Рикар улыбнулся. Ее слова пробудили в нем теплую, утешительную надежду.

— Спасибо тебе, девочка. Ты очень добра.

Ночь была теплой и не душной. Ему запомнился легчайший ветерок, иногда скользивший, будто в задумчивости, по его лицу, ласкавший его кудри. В синей-синей мгле, среди крупных, как вишни, звезд, пели свой возвышенный и простой гимн ночи цикады.

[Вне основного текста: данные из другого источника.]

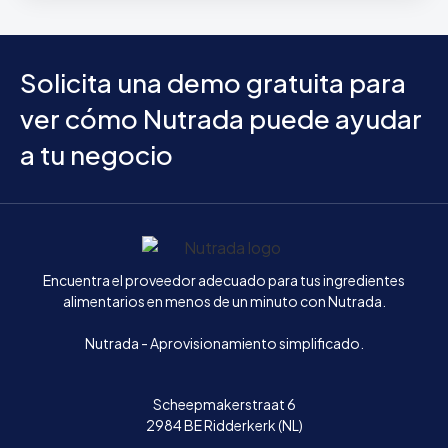
Solicita una demo gratuita para
ver cómo Nutrada puede ayudar
a tu negocio
Inicio
Encuentra el proveedor adecuado para tus ingredientes
alimentarios en menos de un minuto con Nutrada.
Nutrada - Aprovisionamiento simplificado.
Scheepmakerstraat 6
2984 BE Ridderkerk (NL)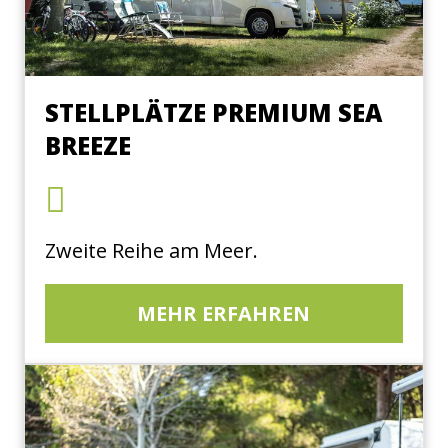
STELLPLÄTZE PREMIUM SEA
BREEZE
Zweite Reihe am Meer.
MEHR ERFAHREN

Девочка осторожно тронула кончиками пальцев руку сержанта и неожиданно представилась:

— Меня зовут Элиза. Элиза Виргиния Вероника Боннер.

А вас?

Он рассмеялся:

— О, мадемуазель! Сто тысяч извинений. Надо же было дождаться, пока дама назовет себя первой. Анри-Луи-Огюст-Леже Рикар, честь имею!

На лице Элизы появилась застенчивая улыбка, и Огюст подумал, что, пожалуй, девочка очень мила, хотя ее никак нельзя назвать красивой.

— Анри, да? — переспросила она.

— Нет, он покачал головой, — Огюст. Видишь ли, зовут-то обычно первым именем, данным при крещении, но у меня по-другому. Старший из Рикаров, брат моего отца, погиб во время египетского похода, и меня стали называть в его честь Огюстом. Только матушка так и звала меня всегда Анри. Но она тоже умерла…

— Да упокоит Господь Бог ее душу, — Элиза перекрестилась. — А теперь я буду называть вас Анри… Вам это имя очень идет. Можно мне?

Сержант опять засмеялся:

— Ты выдумщица, а? Идет имя… Ну, может быть. Зови, как хочешь, я не возражаю.

Почему-то ее наивные слова не раздражали его, не казались пустой болтовней. Ему хотелось говорить с нею, ведь он давно ни с кем не говорил по-настоящему. И он рассказал ей за несколько минут все или почти все, о чем сейчас думал. О том, что эта злосчастная война перевернула всю его жизнь, что его призвали в армию с начального курса Специальной архитектурной школы, куда ему с большим трудом удалось поступить, ему, едва ли не нищему парижанину, да еще вопреки воле своего дядюшки, упрямца Роже Рикара, служившего адвокатом и не желавшего видеть племянника никем иным, кроме как адвокатом либо судьей, и презиравшего «рисование домиков».